To me, that sounds bad. If the same number of people whose data the NSA currently collects via dragnet Internet surveillance were undergoing that pre-Internet surveillance, it would be farcical, like a caricature of the worst secret police imaginable. I do not want to live in a country where the government is following most people around and archiving their lives’ details. It sounds like a bit of an overreach. But that is essentially, in my opinion, the pre-Internet version of today’s dragnet surveillance.

Compare the totalitarian surveillance described above with its modern digital cousin:

The main difference between the two surveillance operations is the collection mechanism. Yes, it would be worse if the government physically followed you around to collect your data, but the collection of your data is not inherently problematic. The potential actions of an unjust entity possessing your data is the main problem, and thus government access to the data by whatever means is the concern of digital privacy advocates. The collection process has simply been privatized.
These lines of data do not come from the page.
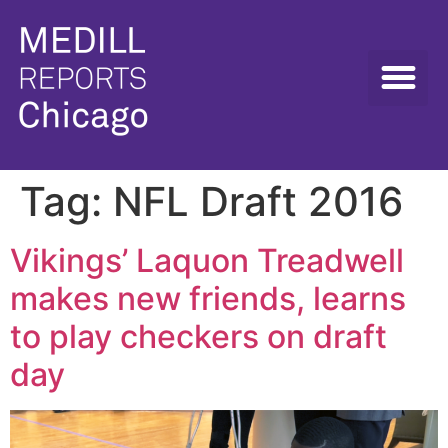
Tag:
NFL Draft 2016
Vikings’ Laquon Treadwell
makes new friends, learns
to play checkers on draft
day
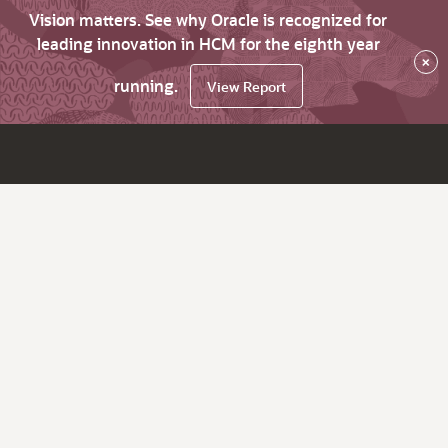
Vision matters. See why Oracle is recognized for
leading innovation in HCM for the eighth year
×
running.
View Report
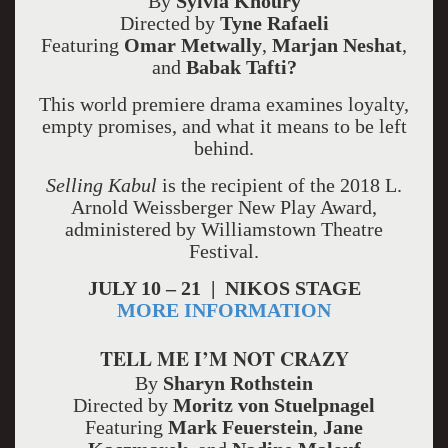
By
Sylvia Khoury
Directed by
Tyne Rafaeli
Featuring
Omar Metwally
,
Marjan Neshat
,
and
Babak Tafti?
This world premiere drama examines loyalty,
empty promises, and what it means to be left
behind.
Selling Kabul
is the recipient of the 2018 L.
Arnold Weissberger New Play Award,
administered by Williamstown Theatre
Festival.
JULY 10 – 21 | NIKOS STAGE
MORE INFORMATION
TELL ME I’M NOT CRAZY
By
Sharyn Rothstein
Directed by
Moritz von Stuelpnagel
Featuring
Mark Feuerstein
,
Jane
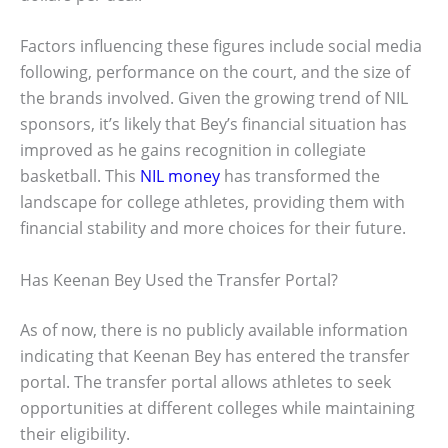
Factors influencing these figures include social media
following, performance on the court, and the size of
the brands involved. Given the growing trend of NIL
sponsors, it’s likely that Bey’s financial situation has
improved as he gains recognition in collegiate
basketball. This
NIL money
has transformed the
landscape for college athletes, providing them with
financial stability and more choices for their future.
Has Keenan Bey Used the Transfer Portal?
As of now, there is no publicly available information
indicating that Keenan Bey has entered the transfer
portal. The transfer portal allows athletes to seek
opportunities at different colleges while maintaining
their eligibility.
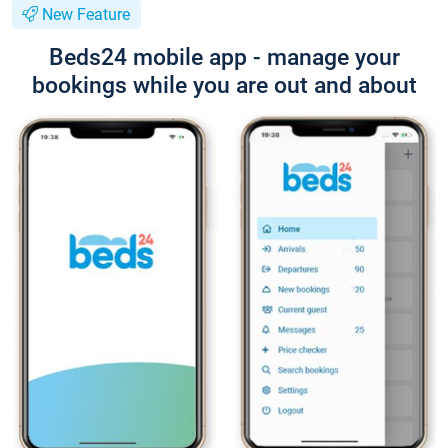
New Feature
Beds24 mobile app - manage your
bookings while you are out and about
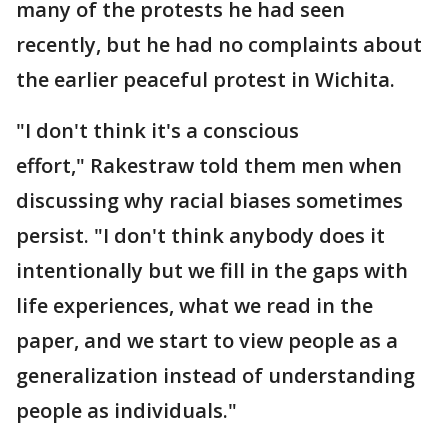
many of the protests he had seen
recently, but he had no complaints about
the earlier peaceful protest in Wichita.
"I don't think it's a conscious
effort," Rakestraw told them men when
discussing why racial biases sometimes
persist. "I don't think anybody does it
intentionally but we fill in the gaps with
life experiences, what we read in the
paper, and we start to view people as a
generalization instead of understanding
people as individuals."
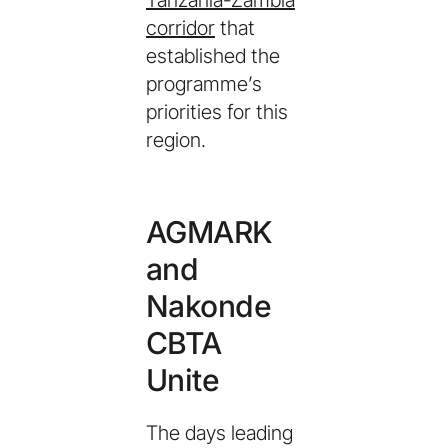
Tanzania-Zambia
corridor
that
established the
programme’s
priorities for this
region.
AGMARK
and
Nakonde
CBTA
Unite
The days leading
Data must be collected for it to be abused. Opposing collection is a means of opposing the ultimate abuse.

A slight twist on the scenario outlined above is if you were keeping your personal data (where you went, who you spoke to, what you did for leisure) in a journal as you went about your day, and the government wanted to read your journal. The journal is your personal property and is afforded protection from warrantless search by the Fourth Amendment. I consider your data like that personal effect. Some view your personal data as business data owned by the firms whose services you use. You “generate” it but it’s the business that is processing and storing it, which costs money, and it’s used by the services in various ways. I am sympathetic to this view, but if only one designation can be afforded I think personal property should win over business data in light of the potential abuse.

The mechanism of the data collection is immaterial to the question of privacy. Keeping in mind the pre-Internet version of how surveillance would work helps clarify that point.